Every line of the entries below that carries the string "Department" should be copied.
[[ SOURCE MATERIAL, beginning ]]
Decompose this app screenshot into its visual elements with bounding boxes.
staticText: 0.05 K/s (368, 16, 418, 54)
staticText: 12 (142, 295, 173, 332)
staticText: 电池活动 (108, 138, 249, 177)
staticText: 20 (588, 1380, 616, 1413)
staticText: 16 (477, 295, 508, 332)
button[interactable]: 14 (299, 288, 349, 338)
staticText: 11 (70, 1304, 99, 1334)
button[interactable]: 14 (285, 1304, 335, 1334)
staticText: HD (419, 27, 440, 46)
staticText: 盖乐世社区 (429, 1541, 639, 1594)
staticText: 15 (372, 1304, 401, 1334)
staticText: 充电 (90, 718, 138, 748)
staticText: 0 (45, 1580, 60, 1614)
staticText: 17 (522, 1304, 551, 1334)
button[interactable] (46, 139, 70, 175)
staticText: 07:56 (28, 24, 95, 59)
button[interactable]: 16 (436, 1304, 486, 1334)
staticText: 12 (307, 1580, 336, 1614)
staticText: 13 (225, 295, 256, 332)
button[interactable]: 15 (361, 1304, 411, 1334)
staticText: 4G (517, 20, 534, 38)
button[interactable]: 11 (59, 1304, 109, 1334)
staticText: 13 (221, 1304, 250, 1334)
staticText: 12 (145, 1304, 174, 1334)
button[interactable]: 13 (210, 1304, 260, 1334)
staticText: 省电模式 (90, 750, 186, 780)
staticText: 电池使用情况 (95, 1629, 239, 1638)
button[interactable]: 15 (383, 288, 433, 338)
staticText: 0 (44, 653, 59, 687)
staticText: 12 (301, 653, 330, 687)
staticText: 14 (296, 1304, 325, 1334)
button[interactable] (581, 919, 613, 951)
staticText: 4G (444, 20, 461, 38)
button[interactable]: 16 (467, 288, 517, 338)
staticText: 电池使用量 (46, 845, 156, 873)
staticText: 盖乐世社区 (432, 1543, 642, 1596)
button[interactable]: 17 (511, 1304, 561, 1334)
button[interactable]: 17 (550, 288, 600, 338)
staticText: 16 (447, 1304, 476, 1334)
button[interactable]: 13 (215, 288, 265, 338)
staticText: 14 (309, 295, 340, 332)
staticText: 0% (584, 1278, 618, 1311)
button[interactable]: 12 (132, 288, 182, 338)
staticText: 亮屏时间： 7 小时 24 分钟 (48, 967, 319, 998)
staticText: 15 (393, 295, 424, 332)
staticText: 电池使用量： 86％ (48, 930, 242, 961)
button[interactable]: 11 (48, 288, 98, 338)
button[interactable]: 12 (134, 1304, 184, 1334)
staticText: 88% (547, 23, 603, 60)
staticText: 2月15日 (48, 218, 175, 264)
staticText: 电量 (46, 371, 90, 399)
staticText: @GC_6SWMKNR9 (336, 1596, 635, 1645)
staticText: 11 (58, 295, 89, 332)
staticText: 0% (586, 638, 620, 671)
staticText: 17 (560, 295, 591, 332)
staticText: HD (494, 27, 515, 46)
[[ SOURCE MATERIAL, end ]]
[[ SOURCE MATERIAL, beginning ]]
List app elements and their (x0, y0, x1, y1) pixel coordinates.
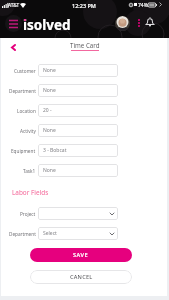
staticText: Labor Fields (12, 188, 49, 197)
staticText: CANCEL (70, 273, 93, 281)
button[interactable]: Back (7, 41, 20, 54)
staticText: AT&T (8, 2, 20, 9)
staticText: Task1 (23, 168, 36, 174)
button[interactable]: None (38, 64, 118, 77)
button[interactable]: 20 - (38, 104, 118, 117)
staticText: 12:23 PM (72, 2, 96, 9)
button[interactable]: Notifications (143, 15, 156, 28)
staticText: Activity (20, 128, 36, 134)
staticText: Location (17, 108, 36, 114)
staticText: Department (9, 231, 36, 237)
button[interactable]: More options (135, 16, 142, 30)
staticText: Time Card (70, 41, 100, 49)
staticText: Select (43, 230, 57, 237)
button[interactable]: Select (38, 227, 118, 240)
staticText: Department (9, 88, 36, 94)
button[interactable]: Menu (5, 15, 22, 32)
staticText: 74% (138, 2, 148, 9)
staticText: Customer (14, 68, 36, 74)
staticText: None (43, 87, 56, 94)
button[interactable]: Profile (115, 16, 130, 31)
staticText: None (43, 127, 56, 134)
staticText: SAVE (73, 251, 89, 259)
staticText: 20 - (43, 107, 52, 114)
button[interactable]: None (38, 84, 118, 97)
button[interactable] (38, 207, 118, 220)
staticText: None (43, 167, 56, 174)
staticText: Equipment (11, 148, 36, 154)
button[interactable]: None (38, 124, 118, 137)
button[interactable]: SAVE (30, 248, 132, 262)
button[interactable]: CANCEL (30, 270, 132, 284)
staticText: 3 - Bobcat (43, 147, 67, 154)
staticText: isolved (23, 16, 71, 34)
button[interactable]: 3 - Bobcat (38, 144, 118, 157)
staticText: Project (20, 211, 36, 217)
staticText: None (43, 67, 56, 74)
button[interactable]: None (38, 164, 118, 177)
[[ SOURCE MATERIAL, end ]]
[[ SOURCE MATERIAL, beginning ]]
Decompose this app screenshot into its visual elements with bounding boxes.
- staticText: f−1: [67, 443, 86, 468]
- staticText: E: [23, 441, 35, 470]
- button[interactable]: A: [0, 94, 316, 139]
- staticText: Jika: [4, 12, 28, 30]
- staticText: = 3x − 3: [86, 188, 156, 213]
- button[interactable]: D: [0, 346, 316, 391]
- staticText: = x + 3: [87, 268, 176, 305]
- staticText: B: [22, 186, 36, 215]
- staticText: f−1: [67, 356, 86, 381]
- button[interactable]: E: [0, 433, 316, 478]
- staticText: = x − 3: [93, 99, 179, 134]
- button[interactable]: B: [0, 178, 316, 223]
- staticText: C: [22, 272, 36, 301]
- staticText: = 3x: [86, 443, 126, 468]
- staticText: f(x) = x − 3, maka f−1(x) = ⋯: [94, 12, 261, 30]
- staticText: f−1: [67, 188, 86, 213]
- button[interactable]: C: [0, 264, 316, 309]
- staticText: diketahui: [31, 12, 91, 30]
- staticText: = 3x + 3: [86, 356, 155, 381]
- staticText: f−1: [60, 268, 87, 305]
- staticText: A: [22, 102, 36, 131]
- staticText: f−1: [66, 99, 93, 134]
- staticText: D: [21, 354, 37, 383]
[[ SOURCE MATERIAL, end ]]
FINISHED TASK –
staticText: Department (9, 231, 36, 237)
staticText: Department (9, 88, 36, 94)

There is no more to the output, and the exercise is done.